Again, one would think if the NXT deal were on the upper end of some analysts’ estimates, the company would be showing more pride when asked and wouldn’t so emphasize the long-term opportunity.

It’s possible NXT could be getting as much as $30 million a year while not being a profit contributor, depending on the cost of production. I believe the pre-Covid cost to produce one live Raw or Smackdown was about $1 million. It seems reasonable to imagine a pre-Covid live NXT with its smaller set and regular venue at Full Sail University would cost substantially less. If the weekly cost of a live NXT was as much as $600,000, the annual cost comes to just over $30 million. If so, that would explain Barrios’ unwillingness to affirm NXT’s contribution to EBITDA. Still, I lean toward thinking the notion of $600,000 in weekly production costs for NXT is higher than the reality.

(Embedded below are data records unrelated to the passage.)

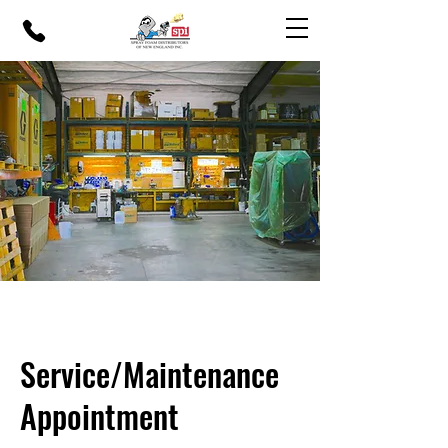
Service/Maintenance
Appointment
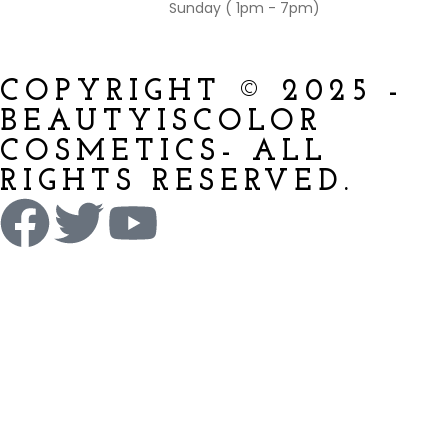
Sunday ( 1pm - 7pm)
COPYRIGHT © 2025 -
BEAUTYISCOLOR
COSMETICS- ALL
RIGHTS RESERVED.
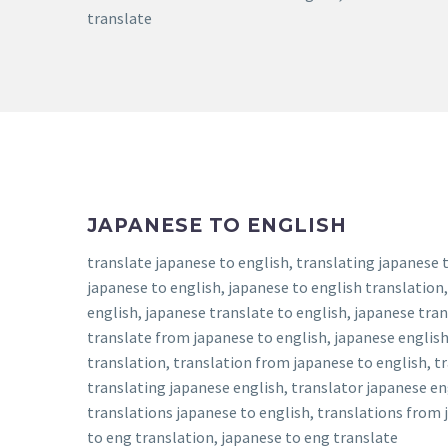
translate
JAPANESE TO ENGLISH
translate japanese to english, translating japanese t
japanese to english, japanese to english translation,
english, japanese translate to english, japanese tran
translate from japanese to english, japanese english
translation, translation from japanese to english, tr
translating japanese english, translator japanese en
translations japanese to english, translations from j
to eng translation, japanese to eng translate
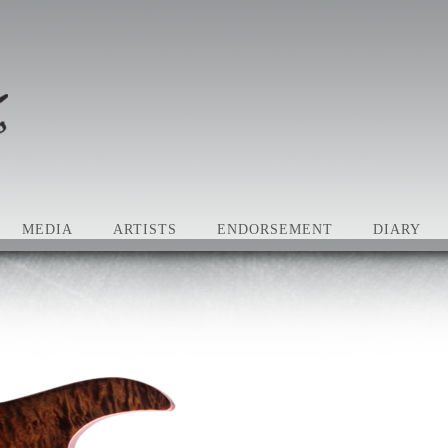
MEDIA
ARTISTS
ENDORSEMENT
DIARY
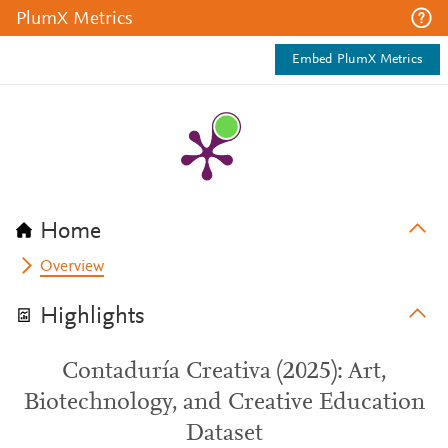
PlumX Metrics
Embed PlumX Metrics
Home
Overview
Highlights
Contaduría Creativa (2025): Art,
Biotechnology, and Creative Education
Dataset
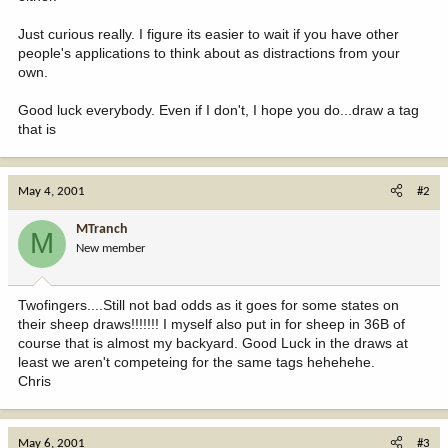
Just curious really. I figure its easier to wait if you have other
people's applications to think about as distractions from your
own.
Good luck everybody. Even if I don't, I hope you do...draw a tag
that is
May 4, 2001
#2
MTranch
M
New member
Twofingers....Still not bad odds as it goes for some states on
their sheep draws!!!!!!! I myself also put in for sheep in 36B of
course that is almost my backyard. Good Luck in the draws at
least we aren't competeing for the same tags hehehehe.
Chris
May 6, 2001
#3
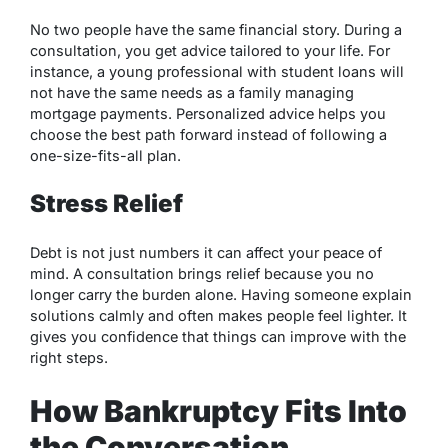
No two people have the same financial story. During a
consultation, you get advice tailored to your life. For
instance, a young professional with student loans will
not have the same needs as a family managing
mortgage payments. Personalized advice helps you
choose the best path forward instead of following a
one-size-fits-all plan.
Stress Relief
Debt is not just numbers it can affect your peace of
mind. A consultation brings relief because you no
longer carry the burden alone. Having someone explain
solutions calmly and often makes people feel lighter. It
gives you confidence that things can improve with the
right steps.
How Bankruptcy Fits Into
the Conversation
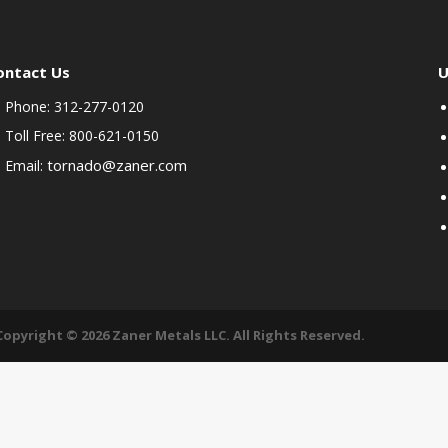
ontact Us
U
Phone: 312-277-0120
Toll Free: 800-621-0150
tornado@zaner.com
Email:
Copyright © 2026 Zaner Metals LLC. All Rights Reserved.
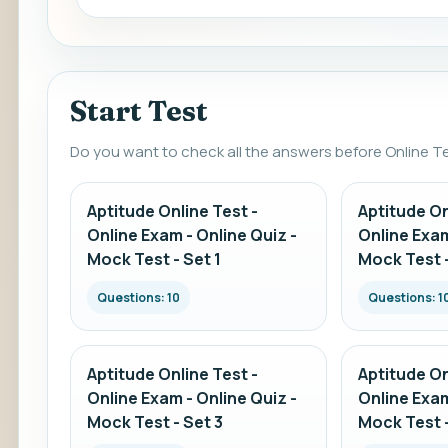
Start Test
Do you want to check all the answers before Online T
Aptitude Online Test -
Aptitude On
Online Exam - Online Quiz -
Online Exam
Mock Test - Set 1
Mock Test -
Questions: 10
Questions: 1
Aptitude Online Test -
Aptitude On
Online Exam - Online Quiz -
Online Exam
Mock Test - Set 3
Mock Test -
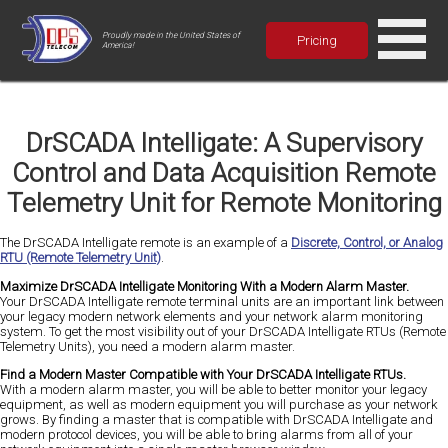
Proudly made in the United States of
Pricing
America!
DrSCADA Intelligate: A Supervisory
Control and Data Acquisition Remote
Telemetry Unit for Remote Monitoring
The DrSCADA Intelligate remote is an example of a
Discrete, Control, or Analog
RTU (Remote Telemetry Unit)
.
Maximize DrSCADA Intelligate Monitoring With a Modern Alarm Master.
Your DrSCADA Intelligate remote terminal units are an important link between
your legacy modern network elements and your network alarm monitoring
system. To get the most visibility out of your DrSCADA Intelligate RTUs (Remote
Telemetry Units), you need a modern alarm master.
Find a Modern Master Compatible with Your DrSCADA Intelligate RTUs.
With a modern alarm master, you will be able to better monitor your legacy
equipment, as well as modern equipment you will purchase as your network
grows. By finding a master that is compatible with DrSCADA Intelligate and
modern protocol devices, you will be able to bring alarms from all of your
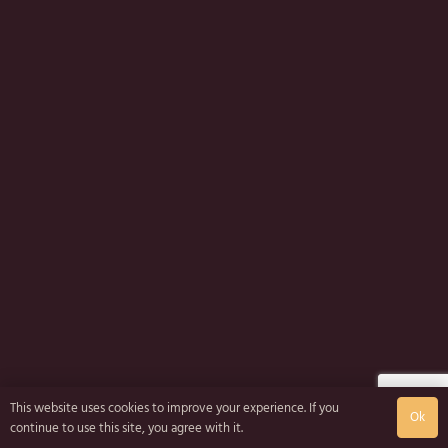
This website uses cookies to improve your experience. If you
Ok
continue to use this site, you agree with it.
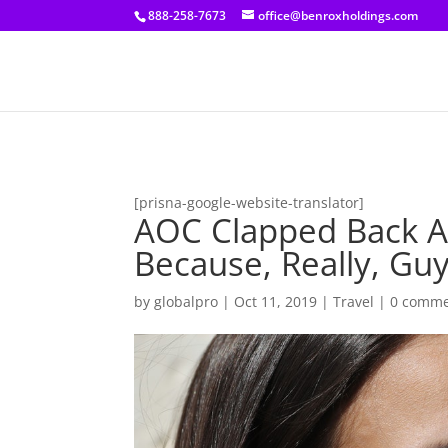
[prisna-google-website-translator]
888-258-7673
office@benroxholdings.com
[prisna-google-website-translator]
AOC Clapped Back At
Because, Really, Gu
by
globalpro
|
Oct 11, 2019
|
Travel
|
0 comme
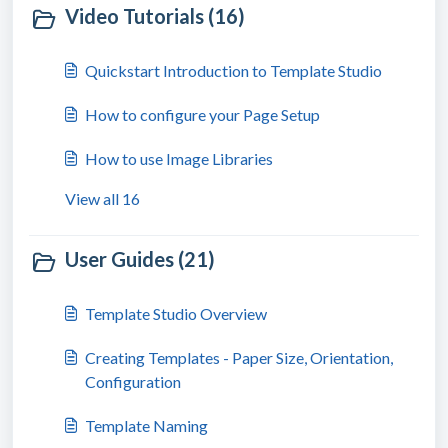
Video Tutorials (16)
Quickstart Introduction to Template Studio
How to configure your Page Setup
How to use Image Libraries
View all 16
User Guides (21)
Template Studio Overview
Creating Templates - Paper Size, Orientation,
Configuration
Template Naming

To consider the value of the NXT deal, let’s think too about what motivated the decision to move NXT from being a one-hour program (usually taped in advance in four-episode sessions) exclusive to the WWE Network to being a two-hour program airing live each week on USA.

I believe there was an urgent desire from WWE and NBCUniversal to protect the value of Raw by directly competing with AEW head-to-head on Wednesday. Despite public comments from EVP Paul Levesque that he’s not that concerned with the competition, I believe that’s the largest motivating factor behind the move. That compulsion to go head-to-head with the strongest wrestling competition in 20 years is probably a greater motivator than any short-term monetary compensation.

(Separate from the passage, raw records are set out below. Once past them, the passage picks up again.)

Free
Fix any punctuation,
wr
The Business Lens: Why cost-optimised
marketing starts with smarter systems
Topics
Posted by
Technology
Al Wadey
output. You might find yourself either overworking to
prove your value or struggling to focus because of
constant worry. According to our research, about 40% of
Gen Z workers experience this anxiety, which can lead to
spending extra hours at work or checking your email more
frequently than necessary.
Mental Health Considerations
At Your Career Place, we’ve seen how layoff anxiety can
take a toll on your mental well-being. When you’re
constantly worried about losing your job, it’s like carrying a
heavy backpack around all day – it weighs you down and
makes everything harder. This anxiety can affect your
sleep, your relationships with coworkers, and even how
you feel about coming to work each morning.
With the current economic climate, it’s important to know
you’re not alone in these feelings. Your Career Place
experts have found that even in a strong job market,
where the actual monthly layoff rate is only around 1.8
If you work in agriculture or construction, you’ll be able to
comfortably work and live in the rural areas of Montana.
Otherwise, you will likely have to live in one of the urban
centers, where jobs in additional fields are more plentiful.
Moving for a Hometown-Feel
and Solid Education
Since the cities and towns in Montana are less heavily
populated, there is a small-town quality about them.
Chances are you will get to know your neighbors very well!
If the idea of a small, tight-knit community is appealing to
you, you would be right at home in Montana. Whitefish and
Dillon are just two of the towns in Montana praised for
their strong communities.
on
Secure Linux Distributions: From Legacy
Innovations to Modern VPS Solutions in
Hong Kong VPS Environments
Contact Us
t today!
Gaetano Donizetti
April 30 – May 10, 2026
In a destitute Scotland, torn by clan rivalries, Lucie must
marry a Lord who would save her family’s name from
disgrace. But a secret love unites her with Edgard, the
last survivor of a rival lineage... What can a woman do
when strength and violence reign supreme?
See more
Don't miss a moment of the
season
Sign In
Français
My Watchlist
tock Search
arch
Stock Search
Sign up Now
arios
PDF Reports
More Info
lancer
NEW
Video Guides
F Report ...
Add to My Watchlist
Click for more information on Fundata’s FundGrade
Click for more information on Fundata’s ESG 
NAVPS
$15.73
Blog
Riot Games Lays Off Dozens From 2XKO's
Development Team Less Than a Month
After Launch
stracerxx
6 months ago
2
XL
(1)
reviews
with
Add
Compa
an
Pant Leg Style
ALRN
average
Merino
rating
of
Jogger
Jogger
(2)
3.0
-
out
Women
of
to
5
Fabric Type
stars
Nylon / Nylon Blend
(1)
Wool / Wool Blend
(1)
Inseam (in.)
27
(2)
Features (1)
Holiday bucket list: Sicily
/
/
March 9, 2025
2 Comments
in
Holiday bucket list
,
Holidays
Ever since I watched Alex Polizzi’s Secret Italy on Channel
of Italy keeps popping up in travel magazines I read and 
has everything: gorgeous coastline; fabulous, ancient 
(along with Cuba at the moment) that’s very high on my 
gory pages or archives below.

Indeed, competing with AEW is apparently an issue NBCUniversal is interested in as well. When AEW was preempted from its normal timeslot in September, replays of the most recent NXT episode were suddenly scheduled on Syfy (another NBCU channel), ensuring Dynamite was still opposed head-to-head by NXT in some form.

Why would NBCU care so much?

Raw is USA Network’s most-viewed show. It delivers weekly live first-run three-hour episodes 52 weeks a year. Depending on how you define it, Raw is arguably the most-watched weekly show in the key P18-49 demographic that’s airing year-round anywhere on cable. Really only NBA, NFL, and college football do better consistently, and none of those air year-round.

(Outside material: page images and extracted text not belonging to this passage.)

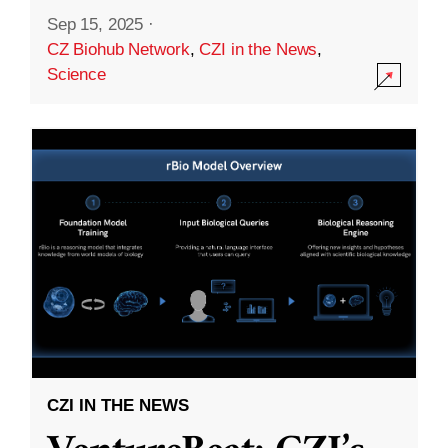
Sep 15, 2025
·
CZ Biohub Network
,
CZI in the News
,
Science
CZI IN THE NEWS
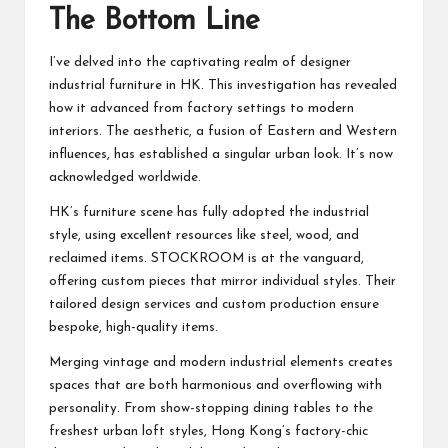
The Bottom Line
I’ve delved into the captivating realm of designer
industrial furniture in HK. This investigation has revealed
how it advanced from factory settings to modern
interiors. The aesthetic, a fusion of Eastern and Western
influences, has established a singular urban look. It’s now
acknowledged worldwide.
HK’s furniture scene has fully adopted the industrial
style, using excellent resources like steel, wood, and
reclaimed items. STOCKROOM is at the vanguard,
offering custom pieces that mirror individual styles. Their
tailored design services and custom production ensure
bespoke, high-quality items.
Merging vintage and modern industrial elements creates
spaces that are both harmonious and overflowing with
personality. From show-stopping dining tables to the
freshest urban loft styles, Hong Kong’s factory-chic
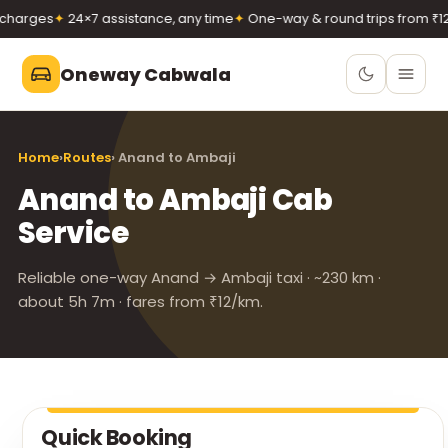
harges
✦
24×7 assistance, any time
✦
One-way & round trips from ₹12/
Oneway Cabwala
Oneway Cabwala
Home
›
Routes
› Anand to Ambaji
VADODARA
Anand to Ambaji Cab
Book 24×7
Book a cab
Service
+91 74900 37247
Call
WhatsApp
Reliable one-way Anand → Ambaji taxi · ~230 km ·
about 5h 7m · fares from ₹12/km.
Quick Booking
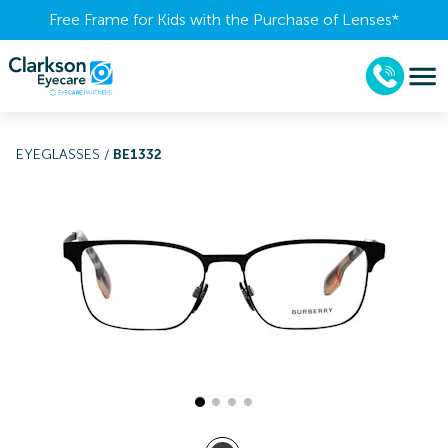
Free Frame for Kids with the Purchase of Lenses​*
EYEGLASSES
/
BE1332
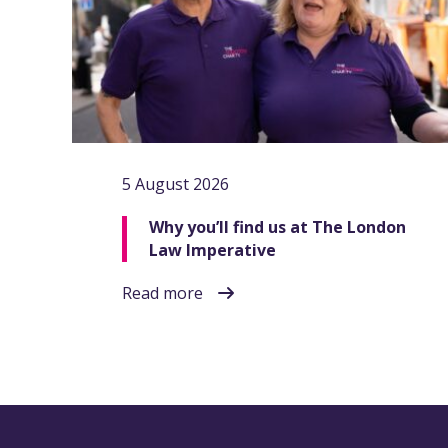
5 August 2026
Why you’ll find us at The London
Law Imperative
Read more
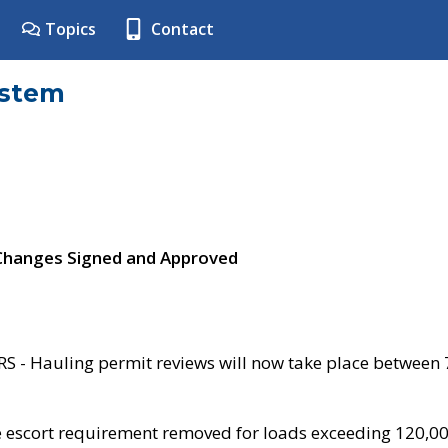
Topics
Contact
ystem
 Changes Signed and Approved
- Hauling permit reviews will now take place between
e escort requirement removed for loads exceeding 120,0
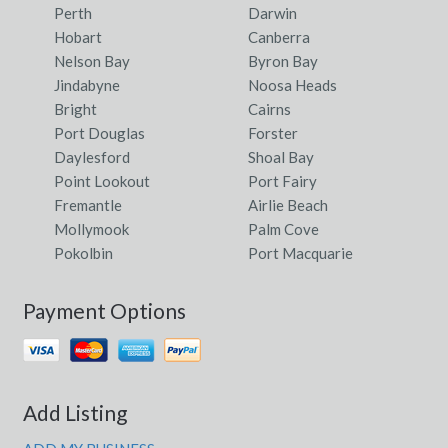
Perth
Darwin
Hobart
Canberra
Nelson Bay
Byron Bay
Jindabyne
Noosa Heads
Bright
Cairns
Port Douglas
Forster
Daylesford
Shoal Bay
Point Lookout
Port Fairy
Fremantle
Airlie Beach
Mollymook
Palm Cove
Pokolbin
Port Macquarie
Payment Options
Add Listing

Raw is a strong enough show that it’s probably associated with specific guarantees called “covenants” within the agreements for transmission fees between NBCUniversal and cable/satellite providers. In other words, Raw is specifically justifying a portion of USA Network’s largest source of revenue, transmission fees. If Raw were to suddenly stop airing on USA, cable providers could go back to NBCU to renegotiate terms. If WWE has a strong wrestling competitor in the media ecosystem, it may make it harder for NBCU to sell those covenants to cable providers at a high price. In sum, the success of AEW may threaten a portion of USA Network’s revenue from transmission fees, and if Raw isn’t driving transmission fees as strongly, then that threatens NBCU’s willingness to contribute highly to WWE’s biggest revenue source, its TV rights fees.

Considering these motivating factors and the inconsistency of the various aforementioned reports and estimates, I don’t have confidence in any particular number on NXT’s compensation. Further, it does seem within the realm of possibility the number is well below $30 million.

That said, there is a long-term opportunity for NXT to be monetized at $50 million to $60 million per year, based on the current revenue per viewer hour compensation of Raw and Smackdown, and the increasing demand for live content on pay TV. NXT’s terms could be renegotiated sooner than later, since, if the agreement with USA was for two years, the deal will be expiring around September 2021.